When I describe the campaign to save Julius’s life, I always talk about it as a human chain, like how strangers on a beach link arms to pull someone from a rip tide. People from every demographic—rich, poor, young, old, progressive, conservative, white, indigenous, Black, and more—came together to stop his execution. We built an unlikely coalition during a time of immense political division because we believed that Julius Jones’s life matters.
Thousands of letters were sent and phone calls were made to the office of Oklahoma Gov. Kevin Stitt. Millions signed an online petition, and thousands rallied across the country. And after all that work, we thought we had failed. With no response from the governor, I went to McAlester, Oklahoma, in November of 2021, where I’d been “invited” by the state to witness Julius’s execution.
Then, we got the call: The governor had commuted Julius’s sentence from death to life in prison without possibility of parole.
Yes, we worked hard. But we didn’t work more than we prayed. I believe Julius is alive today because of the power of prayer, the doors God opened for us, the unlikely partners he allowed to come together, and a sincere and unified effort to protect the image of God—especially on death row. We prayed at 5 a.m. for three years and added a 7 p.m. national prayer call that ran for 18 months. We saw God intervene miraculously many times. And we can testify: Prayer moves the hand that moves the world.
We are humbled that death didn’t win in Oklahoma that day and grateful that the Jones family is able to visit Julius every week. But our work here is not done. When you believe in the grace, power, and authority of the Most High, you can’t rest with persistent injustice. It gnaws at the spirit.
If you or a loved one have ever experienced prison in America, you know it is a place of torment and despair that does nothing to heal, rehabilitate, or prepare its occupants to return to society well. It is certainly not a place for an innocent person like Julius Jones to be for the rest of his life.
So the work must continue. This second phase, too, should begin with sharing Julius’s story, here in his own words.
I wake up daily thinking of the terrible events that led up to my wrongful incarceration. The same night that I would be accused of murder, I was standing in my parents’ kitchen telling my mom that my brother and sister had eaten all the rest of my 19th birthday cookie. Little did I know that a cookie would become the least of my worries. Since then, the state of Oklahoma has taken over 24 years of my life. Every year, every day, and every moment of my existence keeps disappearing like the crumbs of that cookie.
A little over two years ago, I came within three hours of being murdered by the state for a man’s life that I did not take. Instead, I was blessed when the Most High moved millions of people all around the world to stand up to preserve my life. After witnessing my lack of a legal defense at trial, learning of the deals with multiple longtime confidential informants that were never disclosed to the court, as well as the ambiguity of DNA “evidence,” the Justice for Julius campaign fought hard for me because they believed in my innocence! Through the love I received from so many, the Most High reminded me that though I had forgotten myself, he had not forgotten me.

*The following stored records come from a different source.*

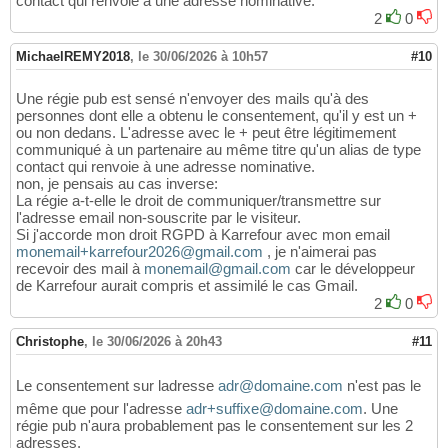
contact qui renvoie à une adresse nominative.
2
0
MichaelREMY2018
,
le 30/06/2026 à 10h57
#10
Une régie pub est sensé n'envoyer des mails qu'à des
personnes dont elle a obtenu le consentement, qu'il y est un +
ou non dedans. L'adresse avec le + peut être légitimement
communiqué à un partenaire au même titre qu'un alias de type
contact qui renvoie à une adresse nominative.
non, je pensais au cas inverse:
La régie a-t-elle le droit de communiquer/transmettre sur
l'adresse email non-souscrite par le visiteur.
Si j'accorde mon droit RGPD à Karrefour avec mon email
monemail+karrefour2026@gmail.com
, je n'aimerai pas
recevoir des mail à
monemail@gmail.com
car le développeur
de Karrefour aurait compris et assimilé le cas Gmail.
2
0
Christophe
,
le 30/06/2026 à 20h43
#11
Le consentement sur ladresse
adr@domaine.com
n'est pas le
même que pour l'adresse
adr+suffixe@domaine.com
. Une
régie pub n'aura probablement pas le consentement sur les 2
adresses.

My life was spared, but my freedom was not restored. I am still in prison for a crime I did not commit. I wasn’t prepared for life in prison. I thought I was going home, or else going home to God. Because of the love of my family and those who continue to advocate for my freedom, I try my best to hold on to hope every day, but it’s been hard. Sometimes it feels like it is getting harder.
And since my execution was stopped, ten other people have been executed in Oklahoma, despite three of them having clemency recommendations similar to mine from the pardon and parole board. How can we stand for this? Is the death penalty a machine that takes no interest in nuance or new evidence? Just death? We must keep working toward a criminal justice system that is truly just.
Cece Jones-Davis works at the intersections of faith, art, and social justice as an award-winning faith leader, facilitator, and public speaker. She is known most recently for her work in creating the Justice for Julius campaign.
Julius Jones survived Oklahoma’s death row for over 23 years until his commutation on November 18, 2021. He is the founder of the Julius Jones Institute and author of JuWels of Life and JuWels from Death Row.